A Japanese research group has developed a smartphone application that can be used to screen for carpal tunnel syndrome.
The group has combined motion analysis that uses a smartphone application with machine learning that uses an anomaly detection method, in order to develop a technique for detecting carpal tunnel syndrome.
The disease, most common in middle aged women, causes the nerves in the wrist to compress, leading to numbness and difficult moving fingers.
Currently, while accurate diagnosis can be reached using a nerve conduction study, this is not a widely used method because it requires expensive equipment and specialised skills.
As a result, this development using a simple screen tool to detect carpal tunnel syndrome is a significant advancement.

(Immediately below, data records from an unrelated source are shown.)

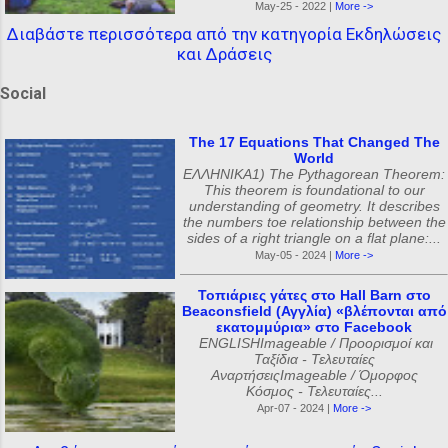
May-25 - 2022 |
More ->
Διαβάστε περισσότερα από την κατηγορία Εκδηλώσεις
και Δράσεις
Social
The 17 Equations That Changed The
World
ΕΛΛΗΝΙΚΑ1) The Pythagorean Theorem:
This theorem is foundational to our
understanding of geometry. It describes
the numbers toe relationship between the
sides of a right triangle on a flat plane:...
May-05 - 2024 |
More ->
Τοπιάριες γάτες στο Hall Barn στο
Beaconsfield (Αγγλία) «βλέπονται από
εκατομμύρια» στο Facebook
ENGLISHImageable / Προορισμοί και
Ταξίδια - Τελευταίες
ΑναρτήσειςImageable / Όμορφος
Κόσμος - Τελευταίες...
Apr-07 - 2024 |
More ->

The research group, which includes Dr Koji Fujita of Tokyo Medical and Dental University, and associate professor Yuta Sugiura of Keio University, focused on increasingly poor movements of the thumb with the advancement of the disease, and analysed its characteristics.
They created a game for smartphones that can be played in less than a minute. It is played with the thumb and the team developed a programme that records the thumb’s trajectory during gameplay through the use of machine learning to assess the possibility of carpal tunnel syndrome.
Without even collecting patient data, the researchers were able to construct an estimate data of 12 asymptomatic participants using the anomaly detection method.
Then, when they applied the programme to 15 new asymptomatic subjects and 36 patients with carpal tunnel syndrome to authenticate its accuracy, the result was encouraging, with 93% sensitivity, 69% specificity, and 0.86 Area Under the Curve (AUC).
The application developed by the team can be used to screen for carpal tunnel syndrome in environments without experts in the field being present, such as the home or health centres.
Going forward, the researchers hope to develop a system that can promote examination by an expert when the disease is suspected.
The research was conducted as part of Japan Science and Technology Agency‘s Strategic Basic Research Program, Precursory Research for Embryonic Science and Technology (PRESTO).